How is the inverse mass matrix computed in HMC?

Is the inverse mass matrix in HMC same as the covariance matrix of the corresponding samples obtained from it? If not, how is inverse mass matrix computed?

no. it’s something that’s dynamically adjusted during warm-up and will not equal the covariance of the samples. see e.g. the relevant stan documentation or any discussion of nuts/hmc in the literature

1 Like

Thank you for the quick response @martinjankowiak. But, the documentation that you have linked still does not mention how exactly is the inverse mass matrix computed. Can you please provide the appropriate document for reference.

I had raised this question based on Michael Betancourt 's article which mentioned this:

It will be really great if you could please help me understand the mistake that I am making. Thanks a lot!

the mass matrix only uses warm-up samples: not all samples. also it’s usually regularized somehow as opposed to a raw covariance

see e.g. here or just generally google for strings like “mass matrix adaptation hmc”

So, based on the above conversation, I tried out the following code:

J = 8
y = np.array([28.0, 8.0, -3.0, 7.0, -1.0, 1.0, 18.0, 12.0])
sigma = np.array([15.0, 10.0, 16.0, 11.0, 9.0, 11.0, 10.0, 18.0])
rng_key = random.PRNGKey(0)

def eight_schools(J, sigma, y=None):
    mu = numpyro.sample('mu', dist.Normal(2, 5))
    tau = numpyro.sample('tau', dist.HalfCauchy(5))
    with numpyro.plate('J', J):
        theta = numpyro.sample('theta', dist.Normal(mu, tau))
        numpyro.sample('obs', dist.Normal(theta, sigma), obs=y)

mcmc = MCMC(NUTS(eight_schools, step_size = step, inverse_mass_matrix = matrix, regularize_mass_matrix = False), num_warmup = 50, num_samples = 0)
mcmc.warmup(rng_key,J,sigma,y=y, collect_warmup=True)
warmup_samples = mcmc.get_samples()['theta']

mu_std = jnp.std(mcmc.get_samples()['mu'], axis=0)
tau_std = jnp.std(mcmc.get_samples()['tau'], axis=0)
theta_std = jnp.std(warmup_samples, axis=0)

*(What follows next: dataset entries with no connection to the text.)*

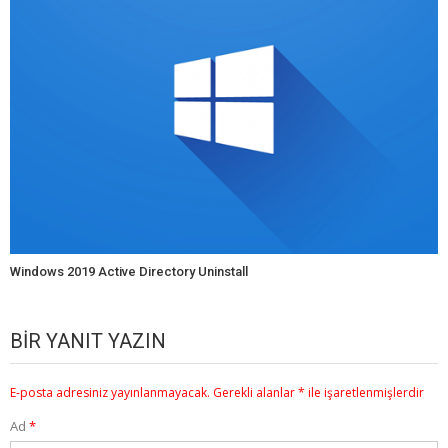
Windows 2019 Active Directory Uninstall
BIR YANIT YAZIN
E-posta adresiniz yayınlanmayacak.
Gerekli alanlar
*
ile işaretlenmişlerdir
Ad
*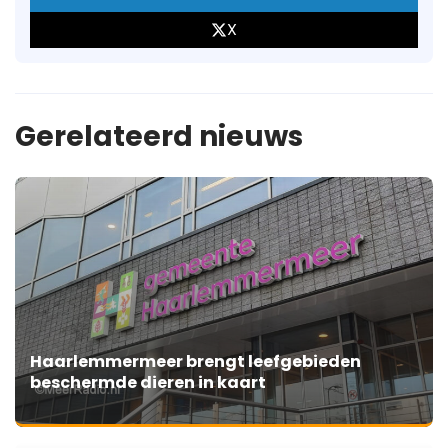
X
Gerelateerd nieuws
Haarlemmermeer brengt leefgebieden
beschermde dieren in kaart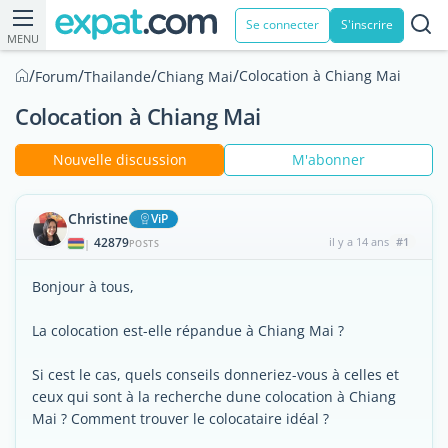
Se connecter
S'inscrire
MENU
/
/
/
/
Colocation à Chiang Mai
Forum
Thailande
Chiang Mai
Colocation à Chiang Mai
Nouvelle discussion
M'abonner
Christine
ViP
42879
il y a 14 ans
#1
|
POSTS
Bonjour à tous,
La colocation est-elle répandue à Chiang Mai ?
Si cest le cas, quels conseils donneriez-vous à celles et
ceux qui sont à la recherche dune colocation à Chiang
Mai ? Comment trouver le colocataire idéal ?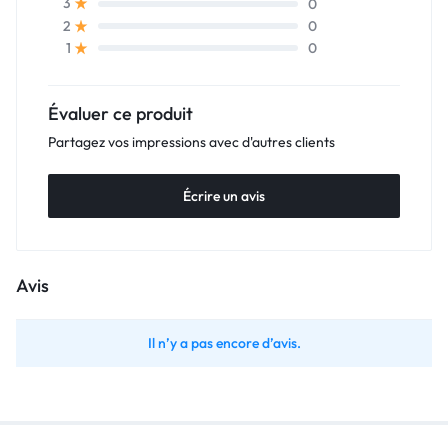
0
3
0
2
0
1
Évaluer ce produit
Partagez vos impressions avec d'autres clients
Écrire un avis
Avis
Il n’y a pas encore d’avis.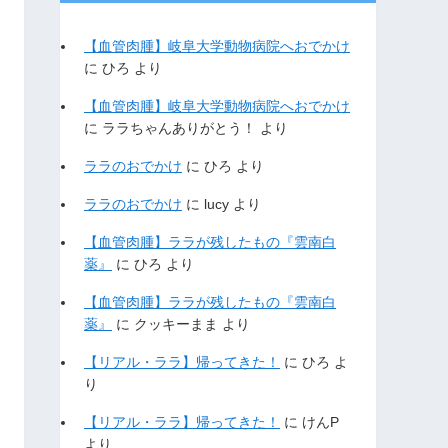
【血管肉腫】岐阜大学動物病院へおでかけ
に
ひろ
より
【血管肉腫】岐阜大学動物病院へおでかけ
に
ララちゃんありがとう！
より
ララのおでかけ
に
ひろ
より
ララのおでかけ
に
lucy
より
【血管肉腫】ララが残したもの『雲南白
薬』
に
ひろ
より
【血管肉腫】ララが残したもの『雲南白
薬』
に
クッキーまま
より
【リアル・ララ】帰ってきた！
に
ひろ
よ
り
【リアル・ララ】帰ってきた！
に
けんP
より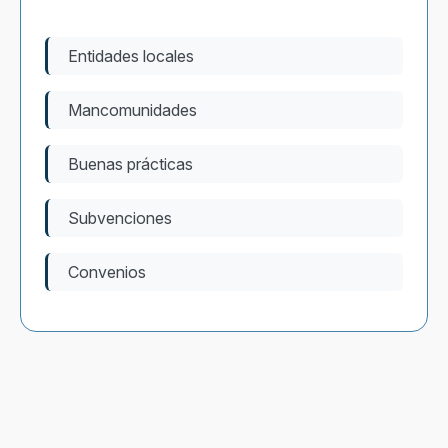
Entidades locales
Mancomunidades
Buenas prácticas
Subvenciones
Convenios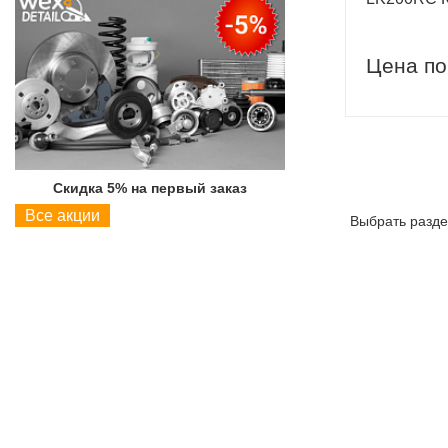
Цена по
Скидка 5% на первый заказ
Скидка 5% на пер
Все акции
Выбрать разде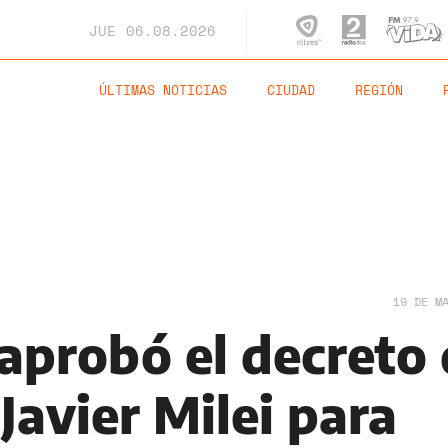
JUE
06.08.2026
ÚLTIMAS NOTICIAS
CIUDAD
REGIÓN
19 DE M
aprobó el decreto 
Javier Milei para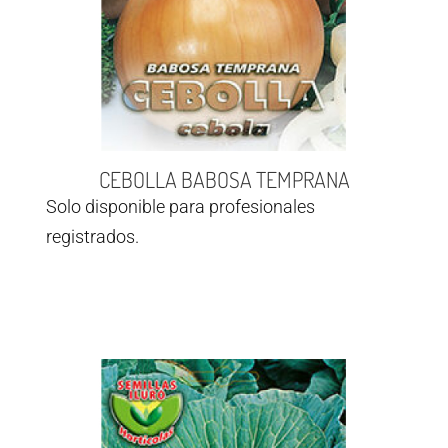
CEBOLLA BABOSA TEMPRANA
Solo disponible para profesionales
registrados.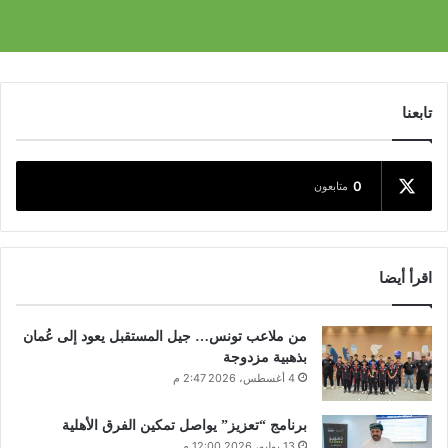
تابعنا
0
متابعون
اقرأ أيضا
من ملاعب تونس… جيل المستقبل يعود إلى عُمان
بذهبية مزدوجة
4 أغسطس، 2026 2:47 م
برنامج “تعزيز” يواصل تمكين الفرق الأهلية
13 يوليو، 2026 12:00 م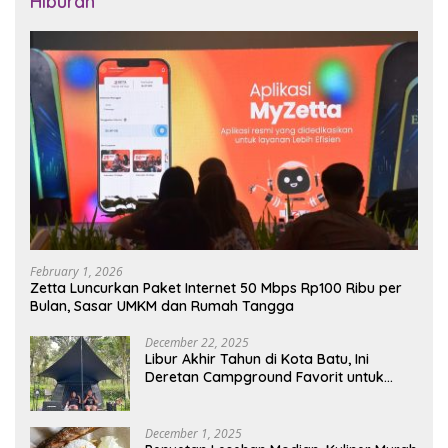
Hiburan
February 1, 2026
Zetta Luncurkan Paket Internet 50 Mbps Rp100 Ribu per
Bulan, Sasar UMKM dan Rumah Tangga
December 22, 2025
Libur Akhir Tahun di Kota Batu, Ini
Deretan Campground Favorit untuk
Wisata Alam
December 1, 2025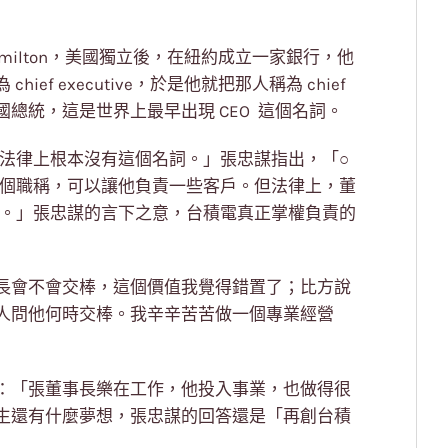
Hamilton，美國獨立後，在紐約成立一家銀行，他
f executive，於是他就把那人稱為 chief
因要有別於美國總統，這是世界上最早出現 CEO 這個名詞。
 ，法律上根本沒有這個名詞。」張忠謀指出，「○
 這個職稱，可以讓他負責一些客戶。但法律上，董
O 。」張忠謀的言下之意，台積電真正掌權負責的
長會不會交棒，這個價值我覺得錯置了；比方說
人問他何時交棒。我辛辛苦苦做一個專業經營
：「張董事長樂在工作，他投入事業，也做得很
生還有什麼夢想，張忠謀的回答還是「再創台積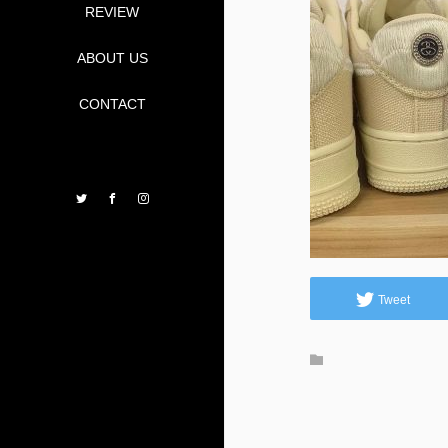
REVIEW
ABOUT US
CONTACT
Twitter
Facebook
Instagram
Tweet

I compared the square of the above obtained values(mu_std, tau_std, theta_std) from the inverse_square_matrix obtained using the mcmc.last_state. Despite keeping regularize_mass_matrix = False, I am still getting quite varied values. Can you please help me figure out what else am I missing out? Thanks a lot!

if you want to follow the adaptation routine in detail i suggest taking a look at the relevant code

1 Like